• **Excerpted data**
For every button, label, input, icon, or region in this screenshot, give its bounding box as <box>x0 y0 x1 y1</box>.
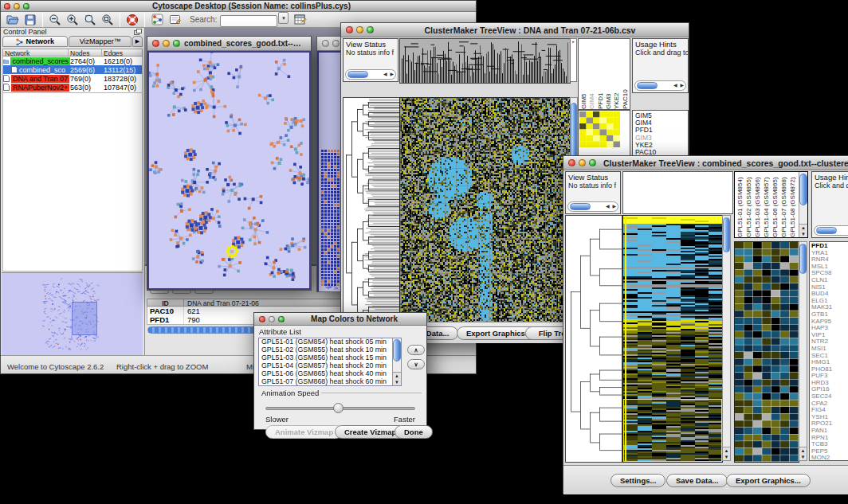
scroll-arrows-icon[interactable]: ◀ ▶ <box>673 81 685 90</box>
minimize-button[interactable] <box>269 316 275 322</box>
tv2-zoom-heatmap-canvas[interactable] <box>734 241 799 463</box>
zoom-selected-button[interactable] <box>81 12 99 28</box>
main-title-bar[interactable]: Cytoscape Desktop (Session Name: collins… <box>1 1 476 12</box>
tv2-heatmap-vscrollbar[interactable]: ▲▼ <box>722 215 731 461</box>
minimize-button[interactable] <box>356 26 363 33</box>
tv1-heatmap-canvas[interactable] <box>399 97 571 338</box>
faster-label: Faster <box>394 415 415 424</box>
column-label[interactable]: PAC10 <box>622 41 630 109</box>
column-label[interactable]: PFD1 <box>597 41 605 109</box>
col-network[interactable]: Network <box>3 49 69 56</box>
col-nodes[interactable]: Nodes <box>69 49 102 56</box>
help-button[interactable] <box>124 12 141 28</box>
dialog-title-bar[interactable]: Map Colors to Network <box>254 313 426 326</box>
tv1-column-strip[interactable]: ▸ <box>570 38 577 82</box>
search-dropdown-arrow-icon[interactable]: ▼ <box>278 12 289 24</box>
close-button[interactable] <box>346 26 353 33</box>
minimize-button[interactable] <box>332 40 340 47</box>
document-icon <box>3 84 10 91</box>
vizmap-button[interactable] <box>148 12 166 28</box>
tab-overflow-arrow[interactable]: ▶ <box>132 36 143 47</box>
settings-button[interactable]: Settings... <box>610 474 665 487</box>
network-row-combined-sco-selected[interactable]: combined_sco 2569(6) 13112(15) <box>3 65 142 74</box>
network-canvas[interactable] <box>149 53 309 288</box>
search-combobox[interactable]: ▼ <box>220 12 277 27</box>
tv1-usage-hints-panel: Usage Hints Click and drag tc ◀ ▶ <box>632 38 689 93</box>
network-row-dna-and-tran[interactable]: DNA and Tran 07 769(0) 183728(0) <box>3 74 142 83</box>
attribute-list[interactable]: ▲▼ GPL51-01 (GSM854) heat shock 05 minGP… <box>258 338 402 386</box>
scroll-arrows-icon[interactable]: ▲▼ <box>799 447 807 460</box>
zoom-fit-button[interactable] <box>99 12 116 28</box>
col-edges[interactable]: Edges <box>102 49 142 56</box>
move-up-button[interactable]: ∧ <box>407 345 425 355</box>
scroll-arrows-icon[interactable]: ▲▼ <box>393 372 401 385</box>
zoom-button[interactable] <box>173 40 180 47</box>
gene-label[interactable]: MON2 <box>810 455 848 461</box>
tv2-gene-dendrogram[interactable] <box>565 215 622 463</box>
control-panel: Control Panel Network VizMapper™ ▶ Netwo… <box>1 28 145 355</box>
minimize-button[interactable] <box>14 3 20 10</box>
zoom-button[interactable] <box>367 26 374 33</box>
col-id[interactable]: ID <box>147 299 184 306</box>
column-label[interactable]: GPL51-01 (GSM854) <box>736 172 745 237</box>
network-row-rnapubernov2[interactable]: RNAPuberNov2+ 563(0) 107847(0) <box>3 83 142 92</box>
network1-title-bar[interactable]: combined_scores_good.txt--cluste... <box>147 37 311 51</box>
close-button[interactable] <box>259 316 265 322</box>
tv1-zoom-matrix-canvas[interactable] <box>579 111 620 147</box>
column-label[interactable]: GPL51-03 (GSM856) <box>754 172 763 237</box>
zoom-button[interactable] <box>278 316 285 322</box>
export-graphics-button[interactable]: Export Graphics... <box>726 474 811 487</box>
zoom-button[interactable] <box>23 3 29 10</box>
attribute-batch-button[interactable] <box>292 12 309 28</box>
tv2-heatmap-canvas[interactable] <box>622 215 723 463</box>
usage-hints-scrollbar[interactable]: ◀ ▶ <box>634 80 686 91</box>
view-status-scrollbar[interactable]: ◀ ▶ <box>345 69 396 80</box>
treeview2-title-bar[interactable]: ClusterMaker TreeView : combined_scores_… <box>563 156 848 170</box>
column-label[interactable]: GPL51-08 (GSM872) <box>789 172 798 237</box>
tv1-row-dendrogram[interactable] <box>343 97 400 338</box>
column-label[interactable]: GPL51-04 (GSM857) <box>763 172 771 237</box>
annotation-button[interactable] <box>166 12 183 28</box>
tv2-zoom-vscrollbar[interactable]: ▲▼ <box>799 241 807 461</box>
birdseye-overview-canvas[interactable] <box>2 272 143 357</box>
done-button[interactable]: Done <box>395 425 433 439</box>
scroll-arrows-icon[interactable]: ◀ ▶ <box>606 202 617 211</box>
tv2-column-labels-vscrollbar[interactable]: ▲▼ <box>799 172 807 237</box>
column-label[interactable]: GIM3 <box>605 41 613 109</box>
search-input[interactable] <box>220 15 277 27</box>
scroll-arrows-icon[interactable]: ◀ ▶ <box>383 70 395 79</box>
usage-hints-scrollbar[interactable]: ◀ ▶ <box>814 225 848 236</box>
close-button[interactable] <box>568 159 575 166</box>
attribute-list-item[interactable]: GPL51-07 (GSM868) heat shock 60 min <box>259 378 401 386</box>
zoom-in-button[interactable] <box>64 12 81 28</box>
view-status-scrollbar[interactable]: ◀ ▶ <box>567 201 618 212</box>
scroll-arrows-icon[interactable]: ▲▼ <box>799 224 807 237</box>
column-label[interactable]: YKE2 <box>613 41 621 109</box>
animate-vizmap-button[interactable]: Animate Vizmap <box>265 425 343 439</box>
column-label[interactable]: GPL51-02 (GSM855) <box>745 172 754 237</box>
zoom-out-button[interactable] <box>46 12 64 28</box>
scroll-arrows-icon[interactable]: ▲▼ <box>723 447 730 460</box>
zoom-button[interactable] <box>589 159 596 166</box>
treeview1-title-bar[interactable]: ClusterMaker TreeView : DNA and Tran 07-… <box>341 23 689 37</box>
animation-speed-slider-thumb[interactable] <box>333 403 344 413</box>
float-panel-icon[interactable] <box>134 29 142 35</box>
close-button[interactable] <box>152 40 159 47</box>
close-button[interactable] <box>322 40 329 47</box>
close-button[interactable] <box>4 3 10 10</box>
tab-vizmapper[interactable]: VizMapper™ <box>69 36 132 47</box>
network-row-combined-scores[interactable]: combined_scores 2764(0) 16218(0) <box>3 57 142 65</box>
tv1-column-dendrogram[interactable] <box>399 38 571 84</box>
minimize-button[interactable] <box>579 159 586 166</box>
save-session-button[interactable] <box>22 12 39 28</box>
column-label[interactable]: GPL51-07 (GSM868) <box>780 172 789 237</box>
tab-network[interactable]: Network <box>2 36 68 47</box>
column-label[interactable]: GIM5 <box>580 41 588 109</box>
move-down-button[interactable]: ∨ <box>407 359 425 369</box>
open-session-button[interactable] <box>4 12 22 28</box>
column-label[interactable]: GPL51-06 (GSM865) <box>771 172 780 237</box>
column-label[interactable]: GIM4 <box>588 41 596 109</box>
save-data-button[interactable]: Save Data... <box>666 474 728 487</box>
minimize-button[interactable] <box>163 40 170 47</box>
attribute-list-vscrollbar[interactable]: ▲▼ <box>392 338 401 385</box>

--

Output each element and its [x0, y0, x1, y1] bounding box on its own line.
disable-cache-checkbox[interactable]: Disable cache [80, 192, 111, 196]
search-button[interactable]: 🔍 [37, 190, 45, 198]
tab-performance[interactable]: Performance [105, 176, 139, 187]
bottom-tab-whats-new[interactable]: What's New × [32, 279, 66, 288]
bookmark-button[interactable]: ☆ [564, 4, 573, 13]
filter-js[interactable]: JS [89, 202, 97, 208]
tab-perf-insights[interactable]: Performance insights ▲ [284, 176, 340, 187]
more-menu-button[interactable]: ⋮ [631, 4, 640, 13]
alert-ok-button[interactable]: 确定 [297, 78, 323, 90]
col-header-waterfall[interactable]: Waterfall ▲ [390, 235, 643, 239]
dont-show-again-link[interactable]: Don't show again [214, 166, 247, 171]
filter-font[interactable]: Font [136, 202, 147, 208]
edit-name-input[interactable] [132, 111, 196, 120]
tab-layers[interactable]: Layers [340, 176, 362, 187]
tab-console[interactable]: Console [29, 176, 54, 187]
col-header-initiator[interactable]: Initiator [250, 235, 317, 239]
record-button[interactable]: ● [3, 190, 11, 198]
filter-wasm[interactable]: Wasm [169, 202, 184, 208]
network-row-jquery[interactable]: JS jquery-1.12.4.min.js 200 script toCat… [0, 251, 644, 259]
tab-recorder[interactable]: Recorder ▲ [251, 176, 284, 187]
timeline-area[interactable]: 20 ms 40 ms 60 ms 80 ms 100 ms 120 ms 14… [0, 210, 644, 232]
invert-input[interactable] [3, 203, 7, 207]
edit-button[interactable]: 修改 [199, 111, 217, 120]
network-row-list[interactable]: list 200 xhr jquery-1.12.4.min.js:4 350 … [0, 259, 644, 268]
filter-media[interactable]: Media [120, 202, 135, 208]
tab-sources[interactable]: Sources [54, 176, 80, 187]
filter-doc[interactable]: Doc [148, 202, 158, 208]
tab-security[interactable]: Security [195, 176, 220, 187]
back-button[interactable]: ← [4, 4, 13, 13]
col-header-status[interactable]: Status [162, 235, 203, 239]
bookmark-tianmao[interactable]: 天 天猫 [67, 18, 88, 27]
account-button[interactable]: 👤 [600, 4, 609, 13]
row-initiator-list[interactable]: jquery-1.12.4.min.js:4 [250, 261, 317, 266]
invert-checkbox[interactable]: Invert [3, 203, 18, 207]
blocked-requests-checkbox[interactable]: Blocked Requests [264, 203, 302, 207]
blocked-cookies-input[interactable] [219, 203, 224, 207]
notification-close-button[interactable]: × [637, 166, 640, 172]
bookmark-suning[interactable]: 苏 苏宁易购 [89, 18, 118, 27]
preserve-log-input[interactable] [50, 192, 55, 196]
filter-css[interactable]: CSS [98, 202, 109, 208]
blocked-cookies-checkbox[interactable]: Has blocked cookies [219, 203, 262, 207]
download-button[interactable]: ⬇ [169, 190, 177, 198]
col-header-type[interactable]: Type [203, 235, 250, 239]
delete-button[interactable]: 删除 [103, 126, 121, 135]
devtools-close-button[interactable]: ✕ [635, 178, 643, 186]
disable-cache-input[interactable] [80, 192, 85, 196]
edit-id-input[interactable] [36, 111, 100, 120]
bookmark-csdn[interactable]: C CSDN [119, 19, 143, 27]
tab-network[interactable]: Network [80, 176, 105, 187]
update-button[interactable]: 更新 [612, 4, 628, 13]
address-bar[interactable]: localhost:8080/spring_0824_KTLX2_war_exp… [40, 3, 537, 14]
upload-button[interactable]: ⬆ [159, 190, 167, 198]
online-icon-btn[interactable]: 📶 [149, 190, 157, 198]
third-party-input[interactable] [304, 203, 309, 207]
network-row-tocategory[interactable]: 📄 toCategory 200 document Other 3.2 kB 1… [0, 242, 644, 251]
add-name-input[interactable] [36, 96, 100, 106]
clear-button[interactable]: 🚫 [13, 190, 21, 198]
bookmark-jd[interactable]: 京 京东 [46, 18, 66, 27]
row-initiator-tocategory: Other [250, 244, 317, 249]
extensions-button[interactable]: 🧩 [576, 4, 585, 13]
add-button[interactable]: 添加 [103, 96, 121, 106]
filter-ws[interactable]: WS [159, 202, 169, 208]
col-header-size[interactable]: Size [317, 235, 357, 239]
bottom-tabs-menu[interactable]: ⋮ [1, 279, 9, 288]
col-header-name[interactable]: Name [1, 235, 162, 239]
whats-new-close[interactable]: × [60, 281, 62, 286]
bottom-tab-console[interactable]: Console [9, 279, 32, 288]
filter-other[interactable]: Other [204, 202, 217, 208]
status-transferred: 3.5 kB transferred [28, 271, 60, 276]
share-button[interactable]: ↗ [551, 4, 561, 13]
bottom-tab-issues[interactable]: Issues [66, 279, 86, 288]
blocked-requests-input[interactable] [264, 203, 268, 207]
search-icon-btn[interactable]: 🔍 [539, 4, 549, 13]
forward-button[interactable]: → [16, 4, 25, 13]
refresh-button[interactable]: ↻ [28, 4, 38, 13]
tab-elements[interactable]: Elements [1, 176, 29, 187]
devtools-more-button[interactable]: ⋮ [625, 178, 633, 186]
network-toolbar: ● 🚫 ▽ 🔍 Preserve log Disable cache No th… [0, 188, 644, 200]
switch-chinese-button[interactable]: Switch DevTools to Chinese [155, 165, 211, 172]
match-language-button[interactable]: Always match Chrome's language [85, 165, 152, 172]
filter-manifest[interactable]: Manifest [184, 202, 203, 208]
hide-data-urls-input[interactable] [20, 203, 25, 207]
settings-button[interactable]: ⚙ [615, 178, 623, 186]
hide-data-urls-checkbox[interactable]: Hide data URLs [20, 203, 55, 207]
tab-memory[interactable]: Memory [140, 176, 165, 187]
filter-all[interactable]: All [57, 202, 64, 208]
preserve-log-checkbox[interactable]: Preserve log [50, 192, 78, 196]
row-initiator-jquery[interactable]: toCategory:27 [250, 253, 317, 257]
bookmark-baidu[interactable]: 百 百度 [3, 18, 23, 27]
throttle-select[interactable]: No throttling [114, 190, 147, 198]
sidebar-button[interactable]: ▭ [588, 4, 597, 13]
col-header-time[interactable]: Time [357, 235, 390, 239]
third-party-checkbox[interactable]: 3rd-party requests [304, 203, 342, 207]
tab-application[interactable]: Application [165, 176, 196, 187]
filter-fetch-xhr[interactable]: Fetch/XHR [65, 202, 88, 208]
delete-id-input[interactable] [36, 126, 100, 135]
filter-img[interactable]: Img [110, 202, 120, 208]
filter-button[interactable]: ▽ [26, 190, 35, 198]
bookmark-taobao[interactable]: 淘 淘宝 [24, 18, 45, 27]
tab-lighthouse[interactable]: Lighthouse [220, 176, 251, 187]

• **What to produce**
In the listing above, how many lines hold the word "gene"? Give the number and nothing more.

• **Exercise solution**
2